## DIRECTIONS:
From the line containing "兒子抓周儀式，Sandy因" to the final line of the material below, copy each line exactly, including both endpoints, and leave out all other lines.
══ RECORD SET ══
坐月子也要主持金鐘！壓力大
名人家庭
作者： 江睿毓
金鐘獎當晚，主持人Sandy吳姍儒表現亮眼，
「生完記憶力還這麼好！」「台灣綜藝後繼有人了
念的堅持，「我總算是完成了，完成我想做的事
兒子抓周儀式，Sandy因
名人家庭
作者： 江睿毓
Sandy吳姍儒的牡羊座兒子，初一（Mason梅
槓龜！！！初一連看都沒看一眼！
═══
## REPLY TO THE TASK:
兒子抓周儀式，Sandy因
名人家庭
作者： 江睿毓
Sandy吳姍儒的牡羊座兒子，初一（Mason梅
槓龜！！！初一連看都沒看一眼！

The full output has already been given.